Middle Class In Trouble

Posted in Around The Nation, Around The State, Had Enough Yet?, The Economy at 2:25 pm by wcnews

Two recent items highlight the plight of the middle class in America.

First this Pew Research report, Inside the Middle Class: Bad Times Hit the Good Life, which states:

Fewer Americans now than at any time in the past half century believe they’re moving forward in life.

Americans feel stuck in their tracks. A majority of survey respondents say that in the past five years, they either haven’t moved forward in life (25%) or have fallen backwards (31%). This is the most downbeat short-term assessment of personal progress in nearly half a century of polling by the Pew Research Center and the Gallup organization.

Here’s what it looks like:

pew poll
It’s pretty easy to see that from the late ’80’s to now there was only one time when that number got really low.

The second one is a from the Center for Budget and Policy Priorities and the Economic Policy Institute and takes a look at how the states are faring, PULLING APART: A State-by-State Analysis of Income Trends:

A state-by-state examination of trends in income inequality over the past two business cycles finds that inequality has grown in most parts of the country since the late 1980s. The incomes of the country’s highest-income families have climbed substantially, while middle- and lower-income families have seen only modest increases.

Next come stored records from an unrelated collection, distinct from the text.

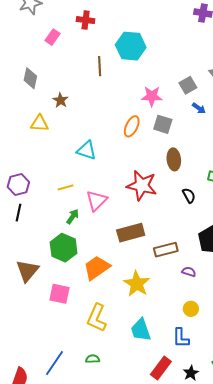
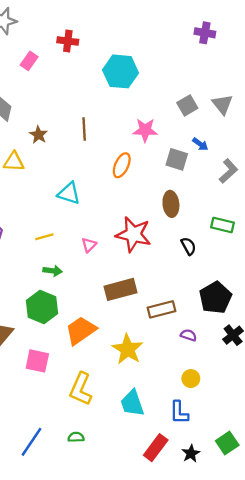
brown line: (100, 66) -> (84, 129), moved
gray square: (188, 85) -> (187, 105), moved
gray square: (163, 124) -> (177, 159), moved
pink triangle: (97, 201) -> (89, 245), moved, size x0.6
green arrow: (73, 217) -> (53, 271), turned 63

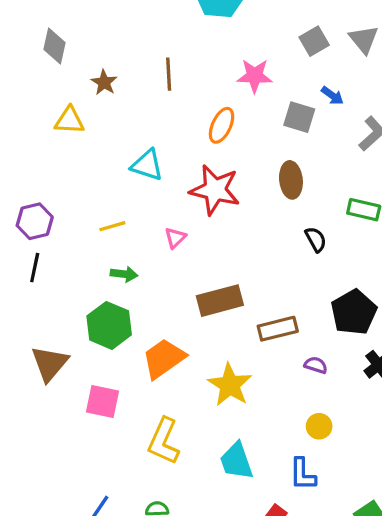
red star: (133, 234) -> (215, 190), moved

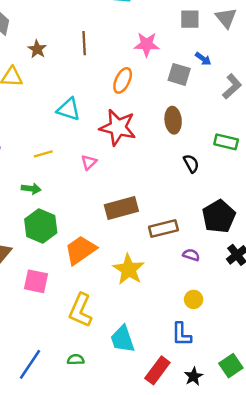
gray square: (314, 41) -> (190, 19), turned 30
green arrow: (124, 274) -> (31, 189), moved
cyan trapezoid: (236, 461) -> (123, 339), moved

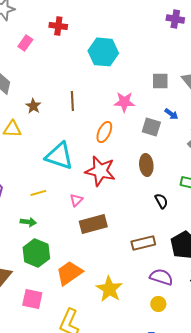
cyan triangle: (68, 109) -> (59, 156), size x1.4
brown rectangle: (121, 208) -> (93, 224), moved
brown rectangle: (163, 228) -> (143, 243), moved
purple semicircle: (191, 255) -> (161, 277), size x1.6
yellow circle: (194, 299) -> (158, 304), moved

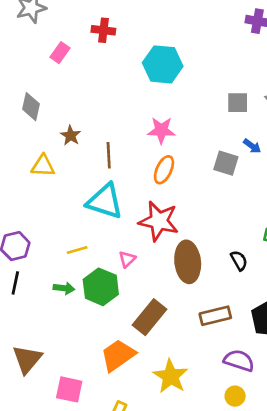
brown line: (72, 101) -> (109, 155), moved
pink star: (124, 102) -> (161, 130), moved
brown ellipse: (146, 165) -> (188, 262), moved, size x1.4
brown rectangle: (93, 224) -> (150, 317), moved, turned -36
green hexagon: (36, 253) -> (101, 287), moved

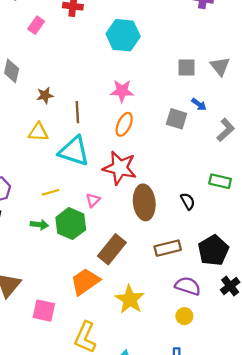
brown star: (71, 136) -> (45, 95), turned 30
yellow triangle: (43, 166) -> (38, 132), moved

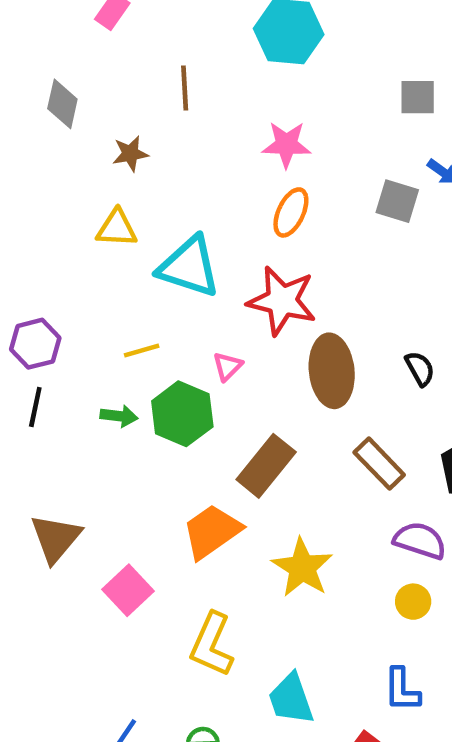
brown line: (77, 112) -> (185, 88), moved
brown rectangle: (168, 248) -> (379, 464), turned 60
pink square: (44, 311) -> (128, 590), turned 35

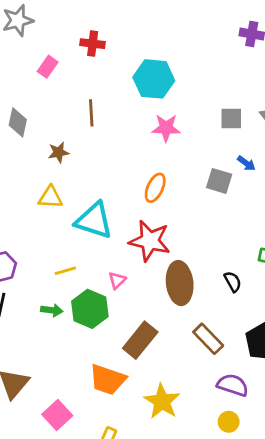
pink star: (286, 145) -> (166, 128), moved
orange trapezoid: (212, 531) -> (108, 380), turned -126

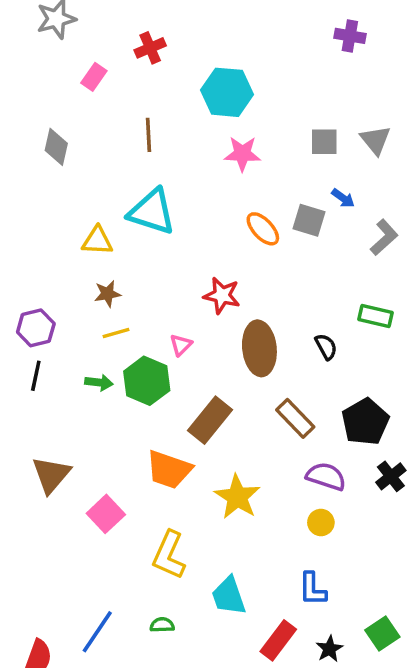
red cross: (93, 44) -> (150, 48), turned -30
brown star: (59, 152) -> (107, 294), moved
orange ellipse: (155, 188) -> (263, 229), moved, turned -68
cyan triangle: (94, 220) -> (152, 212), moved
red star: (150, 241) -> (222, 295), size x0.7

Similarly, families in the middle of the income distribution have fallen farther behind upper-income families in many states since the late 1990s:

  • On average, incomes have grown by just 1.3 percent among the middle fifth of families since the late 1990s, well below the 9.1 percent gain among the top fifth. Income disparities between the top and middle fifths have increased significantly in Alabama, California, Florida, Illinois, Mississippi, Missouri, New Mexico, and Texas. Income disparities did not decline significantly in any state.

The benefits of economic growth were broadly shared for a few years in the late 1990s — the only period in the past two decades for which this was true — but this broad-based growth ended with the 2001 downturn. Once the effects of the recession were left behind, the trend toward greater inequality quickened, as the incomes of the richest families climbed while those of low- and moderate-income families stagnated or declined.

It’s makes good sense that at the same time that inequality is increasing between middle class families and the country’s highest-income families that the middle class would also be feeling the most “donwbeat” they have about their future in 50 years.

If anything it will be this that causes massive change in November. High gas prices, high food costs, high home heating and cooling costs, and on and on and on.